1. Perseverance of the Saints
When, battling his own depravity, a hostile, hungover home crowd, and NFL officiating’s bias against completions, Drew Brees orchestrates a fourth quarter comeback to ensure a New Orleans victory. Subscribers to the doctrine understand that though the Saints were trailing at the 2-minute warning, they were never really going to lose.
2. Infralapsarian Reprobation
When the praise team leader sings a version of the song slightly different than the one on the projection screen but you just go with it.
3. Unconditional Election
In the city of Chicago, both voters and elected officials benefit from Unconditional Election. Voters are permitted to vote in a political election regardless of age, felony convictions, or having already voted that day.

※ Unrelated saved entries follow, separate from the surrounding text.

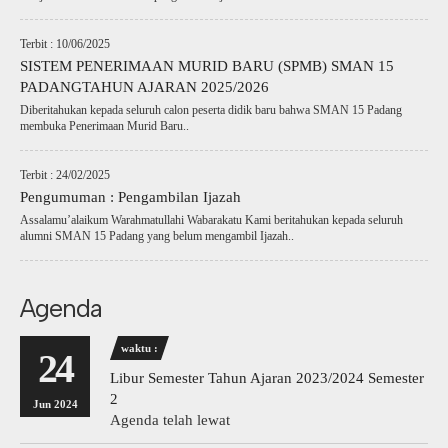
Terbit : 10/06/2025
SISTEM PENERIMAAN MURID BARU (SPMB) SMAN 15
PADANGTAHUN AJARAN 2025/2026
Diberitahukan kepada seluruh calon peserta didik baru bahwa SMAN 15 Padang
membuka Penerimaan Murid Baru..
Terbit : 24/02/2025
Pengumuman : Pengambilan Ijazah
Assalamu’alaikum Warahmatullahi Wabarakatu Kami beritahukan kepada seluruh
alumni SMAN 15 Padang yang belum mengambil Ijazah..
Agenda
waktu :
24
Libur Semester Tahun Ajaran 2023/2024 Semester
2
Jun 2024
Agenda telah lewat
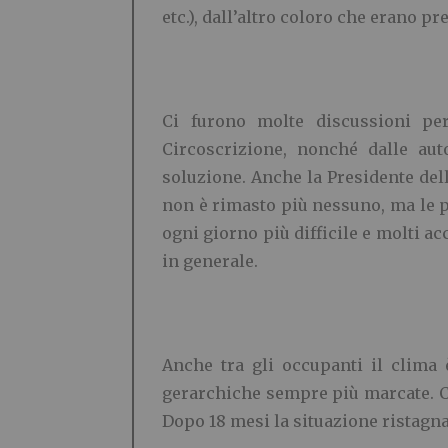
etc.), dall’altro coloro che erano 
Ci furono molte discussioni per
Circoscrizione, nonché dalle aut
soluzione. Anche la Presidente dell
non è rimasto più nessuno, ma le p
ogni giorno più difficile e molti a
in generale.
Anche tra gli occupanti il clima 
gerarchiche sempre più marcate. Ci 
Dopo 18 mesi la situazione ristagna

And political officials, once elected, are not beholden to the mandate of the voters or any of the promises made during the campaign.
4. Penal Substitution
When, in order to passive-aggressively highlight your tardiness, your grandparents don’t save room in the back of church and force you to shamefully slink to the front pew.
5. Limited Atonement
When your morning coffee is sufficient in waking you up but not efficient in keeping you awake through the post-offertory prayer.
6. Common Grace
The impulse that compels congregants to save some of the cheesy potatoes for people the end of the line at the church potluck.*
*known in some congregations as a potprovidence
7. Monergism
The sound the congregation makes while not singing along with the praise team leader.
8. The Priesthood of All Believers
The understanding that all Calvinists can make an award-winning casserole (read: cheesy potatoes) at a moment’s notice.
9. Double Imputation
The double shot of guilt you feel when you pass the offering plate not once, but twice without contributing. Double Imputation also refers to the process of going through the prescribed small-talk litany with the same people after the morning and evening services.
10. Irresistible Grace
When, understanding that you have done nothing to earn it, you take the last scoop of cheesy potatoes at the church potluck, disappointing the end of the line so much that some of them abandon the doctrine of Common Grace.
11. Total Depravity
What professional football, Chicago politics, and church potlucks have in common.
Andrew Knot (’11) lives and writes in Cologne, Germany.